El aguatero
Don Felipe debió hacerse aguatero por el amor que le tenía al arroyo y al agua. Hablaba de cauces, árboles, camalotes y lamas, haciendo gustar la sensación de frescura de lo que evocaba. Las palabras entraban por la boca. Además era un poeta.
–Esta agua la espero donde se peinan las rubias...

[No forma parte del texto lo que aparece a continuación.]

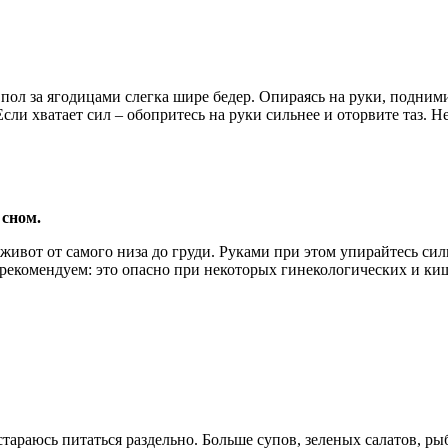
пол за ягодицами слегка шире бедер. Опираясь на руки, поднимит
сли хватает сил – обопритесь на руки сильнее и оторвите таз. Н
 сном.
 живот от самого низа до груди. Руками при этом упирайтесь си
 рекомендуем: это опасно при некоторых гинекологических и ки
стараюсь питаться раздельно. Больше супов, зеленых салатов, ры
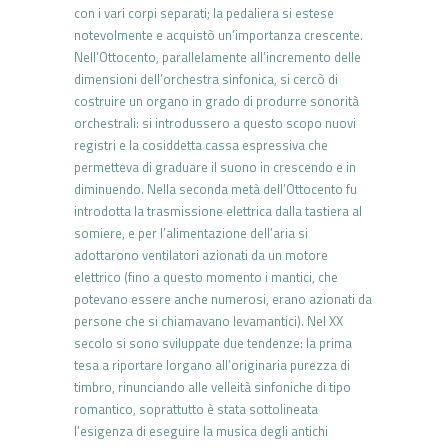
con i vari corpi separati; la pedaliera si estese
notevolmente e acquistò un’importanza crescente.
Nell’Ottocento, parallelamente all’incremento delle
dimensioni dell’orchestra sinfonica, si cercò di
costruire un organo in grado di produrre sonorità
orchestrali: si introdussero a questo scopo nuovi
registri e la cosiddetta cassa espressiva che
permetteva di graduare il suono in crescendo e in
diminuendo. Nella seconda metà dell’Ottocento fu
introdotta la trasmissione elettrica dalla tastiera al
somiere, e per l’alimentazione dell’aria si
adottarono ventilatori azionati da un motore
elettrico (fino a questo momento i mantici, che
potevano essere anche numerosi, erano azionati da
persone che si chiamavano levamantici). Nel XX
secolo si sono sviluppate due tendenze: la prima
tesa a riportare lorgano all’originaria purezza di
timbro, rinunciando alle velleità sinfoniche di tipo
romantico, soprattutto è stata sottolineata
l’esigenza di eseguire la musica degli antichi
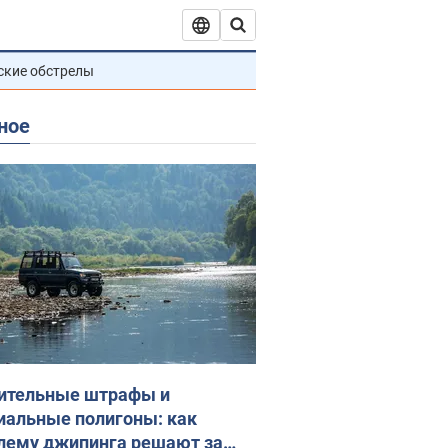
ские обстрелы
ное
ительные штрафы и
иальные полигоны: как
лему джипинга решают за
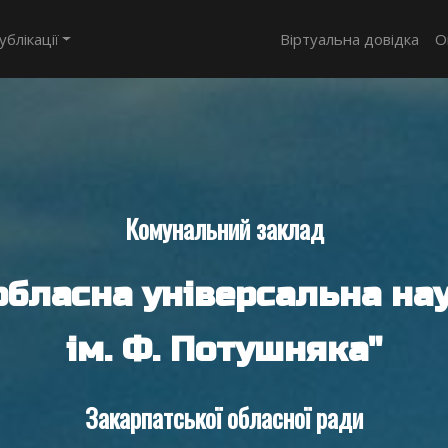
ублікації
Віртуальна довідка
О
Комунальний заклад
обласна універсальна нау
ім. Ф. Потушняка"
Закарпатської обласної ради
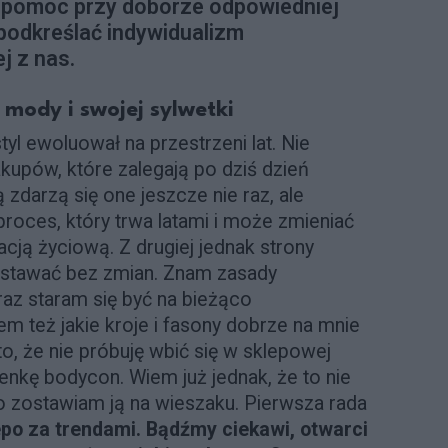
pomóc przy doborze odpowiedniej
 podkreślać indywidualizm
j z nas.
mody i swojej sylwetki
l ewoluował na przestrzeni lat. Nie
kupów, które zalegają po dziś dzień
 zdarzą się one jeszcze nie raz, ale
 proces, który trwa latami i może zmieniać
acją życiową. Z drugiej jednak strony
stawać bez zmian. Znam zasady
raz staram się być na bieżąco
m też jakie kroje i fasony dobrze na mnie
 to, że nie próbuję wbić się w sklepowej
enkę bodycon. Wiem już jednak, że to nie
go zostawiam ją na wieszaku. Pierwsza rada
epo za trendami. Bądźmy ciekawi, otwarci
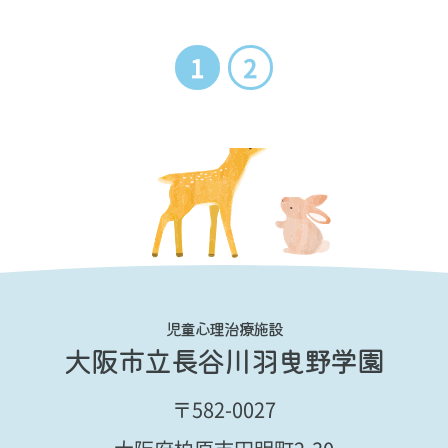
1
2
児童心理治療施設
大阪市立長谷川羽曳野学園
〒582-0027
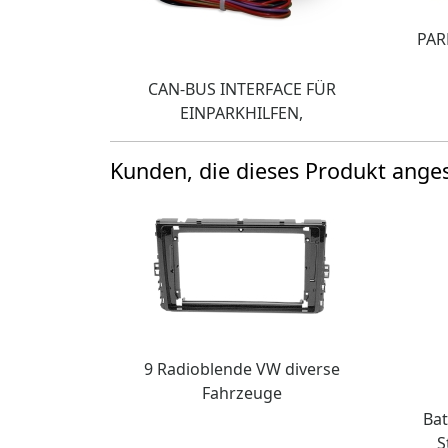
PAR
CAN-BUS INTERFACE FÜR
EINPARKHILFEN,
Kunden, die dieses Produkt ang
9 Radioblende VW diverse
Fahrzeuge
Bat
S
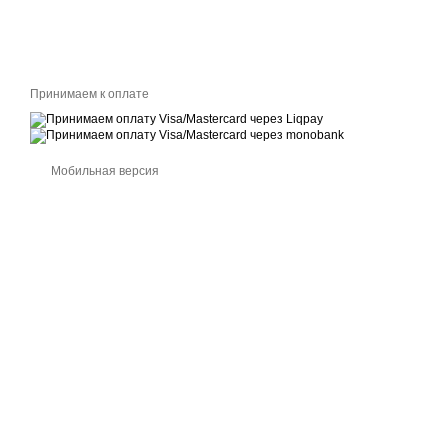
Принимаем к оплате
Мобильная версия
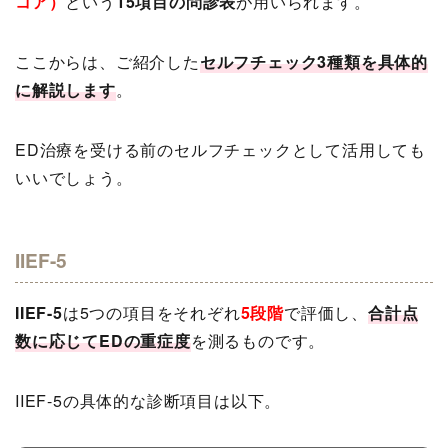
コア）
という
15項目の問診表
が用いられます。
ここからは、ご紹介した
セルフチェック3種類を具体的
に解説します
。
ED治療を受ける前のセルフチェックとして活用しても
いいでしょう。
IIEF-5
IIEF-5
は5つの項目をそれぞれ
5段階
で評価し、
合計点
数に応じてEDの重症度
を測るものです。
IIEF-5の具体的な診断項目は以下。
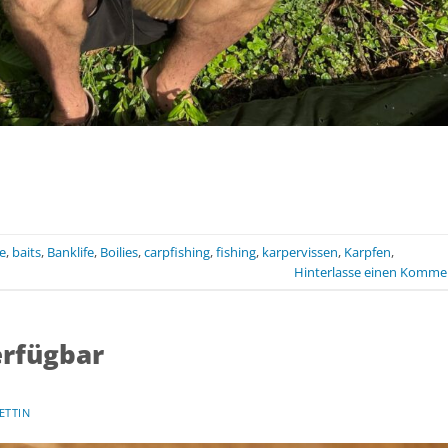
e
,
baits
,
Banklife
,
Boilies
,
carpfishing
,
fishing
,
karpervissen
,
Karpfen
,
Hinterlasse einen Komme
erfügbar
ETTIN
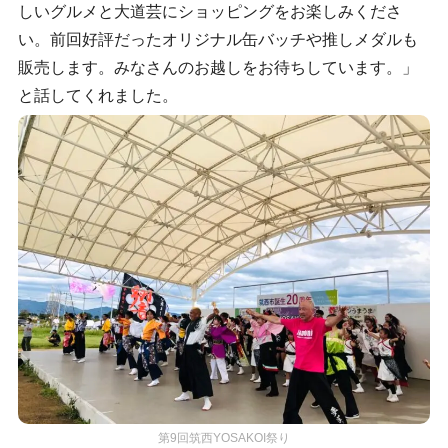
しいグルメと大道芸にショッピングをお楽しみくださ
い。前回好評だったオリジナル缶バッチや推しメダルも
販売します。みなさんのお越しをお待ちしています。」
と話してくれました。
第9回筑西YOSAKOI祭り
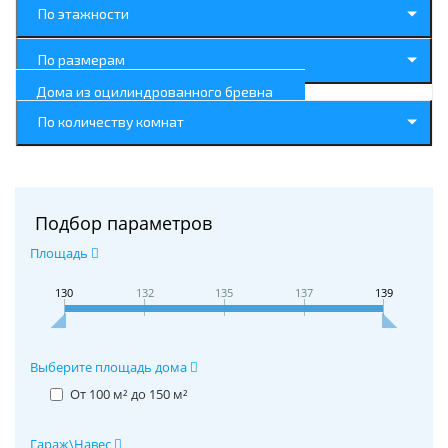
По этажности
По размерам
Дома из оцилиндрованного бревна
По количеству комнат
Подбор параметров
Площадь
130
132
135
137
139
Выберите площадь дома
От 100 м² до 150 м²
Гараж\Навес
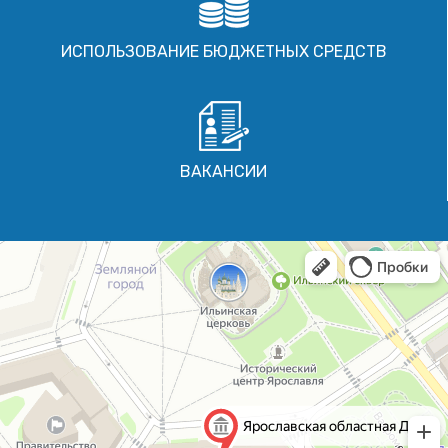
ИСПОЛЬЗОВАНИЕ БЮДЖЕТНЫХ СРЕДСТВ
ВАКАНСИИ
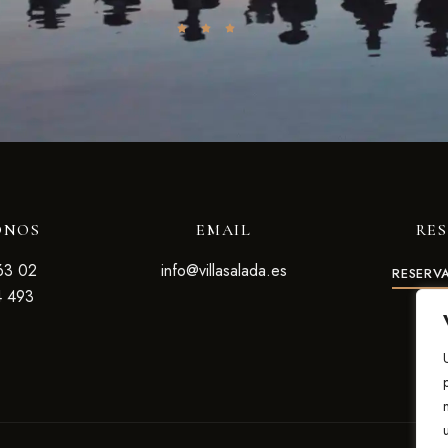
ONOS
EMAIL
RE
63 02
info@villasalada.es
RESERV
4 493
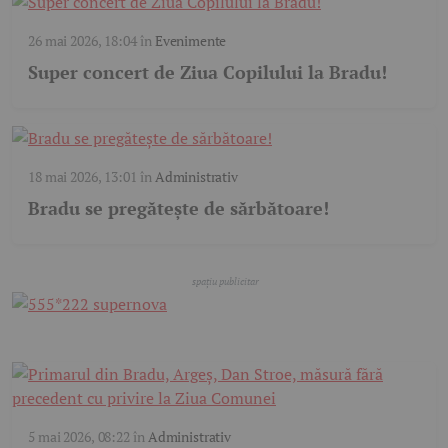
26 mai 2026, 18:04
în
Evenimente
Super concert de Ziua Copilului la Bradu!
18 mai 2026, 13:01
în
Administrativ
Bradu se pregătește de sărbătoare!
5 mai 2026, 08:22
în
Administrativ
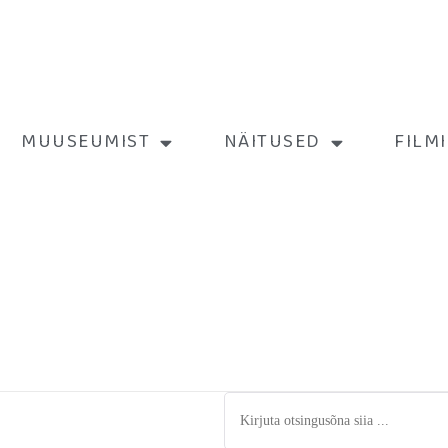
MUUSEUMIST
NÄITUSED
FILM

La recogía al término de un cauce encerrado entre sauces cuyas cabelleras, de raíces rosadas y rubias, peinaban las aguas clarísimas.
–Este barril se lo pedí de favor al berral y la menta mota, porque la cañada se ha dejado de saltos, y sólo se pasa durmiendo entre las plantas...
–Está fresquita, y se la saca despacio todavía va a encontrar la sombra de los camalotes.
Cuando el verano comenzaba a sorber los arroyos cercanos, el se iba a buscar las vertientes saltarinas de los cerros.
Decía que ser aguatero no consistía en traer agua en un barril, sino en “levantar” el agua del arroyo y traerla hasta la copa, sin que ella se diera cuenta, descansada y fresca.
Desviaba cauces, llevando la corriente hasta las tazas de piedra rosada donde el sol inventaba arañas de oro.
Llevaba tras de sí las cañadas, como si llevara a un animal amigo.
Se indignaba cuando alguien arrojaba un terrón en la corriente limpia.
De los aguateros que conocí, ninguno amaba el agua y el arroyo como él.
La forma en que vería el agua en las tinajas, era una bella fiesta, que no olvidaré nunca.